Pendant des décennies, les joueurs étrangers étaient considérés comme étant susceptibles de prendre la place des joueurs nationaux, d’où les réglementations fédérales des quotas de joueurs étrangers. Vingt ans après le prononcé de l’arrêt Malaja, les clubs profitent de la mondialisation, l’arrivée des joueurs étrangers dans les équipes plaît aux supporters et les clubs européens de football sont devenus la place forte des transferts des joueurs. L’arrêt Malaja a indéniablement contribué à cette évolution appelée à perdurer. 
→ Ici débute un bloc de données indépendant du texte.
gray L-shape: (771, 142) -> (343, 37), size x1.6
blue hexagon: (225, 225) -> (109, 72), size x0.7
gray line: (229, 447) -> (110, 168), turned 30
A l’origine de la procédure : Lilia Malaja perd son procès à Strasbourg, capitale de l’Europe… mais gagne à Nancy et au Conseil d’Etat

Le règlement de la Ligue féminine de basket-ball était le cœur du conflit. Il limitait à deux le nombre des joueuses extra-communautaires par club, c’est-à-dire non ressortissantes de l’Union européenne, qui à cette époque comptait 15 pays. La basketteuse polonaise Lilia Malaja est recrutée par le RC Strasbourg basket pro féminin mais en application des règlements, elle est  l’étrangère de trop, le club ayant déjà deux joueuses non-communautaires. L’agent de la basketteuse François Torres et le président du club Patrick Kramer nous demandent d’attaquer l’interdiction de jeu de Lilia Malaja.
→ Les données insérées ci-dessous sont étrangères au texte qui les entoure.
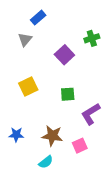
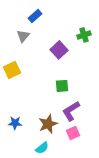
yellow square: (28, 86) -> (12, 70), moved
purple L-shape: (91, 114) -> (71, 111), moved
brown star: (52, 136) -> (48, 124), turned -30

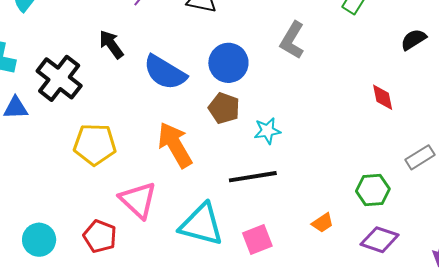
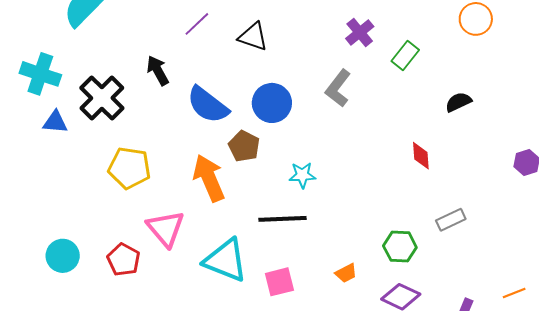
brown pentagon: (224, 108) -> (244, 146), moved

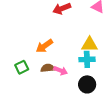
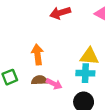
orange arrow: (44, 46) -> (37, 54), turned 114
Avocats à Marseille, nous avions eu l’occasion de traiter de nombreux cas sportifs, un domaine nouveau dans le monde juridique de l’époque. Nous avons alors évoqué les dispositions de l’accord d’association signé entre l’Union européenne et la Pologne, en particulier celles de l’article 37 qui interdisent la discrimination en raison de la nationalité en ce qui concerne les conditions de travail. Nous demandions à ce que la polonaise soit considérée comme joueuse communautaire au sein de l’effectif du club, et donc non soumise à restriction.

Nous avions découvert l’existence des accords d’association et de coopération signés par l’Union européenne et des Etats tiers en préparant une thèse de doctorat en droit sur le thème du Sport et de l’Europe, soutenue en décembre 2000 à l’Université de Nice. L’Union européenne était engagée avec une centaine (Europe de l’Est, Maghreb, accord de Cotonou avec la zone Afrique-Caraïbes-Pacifique).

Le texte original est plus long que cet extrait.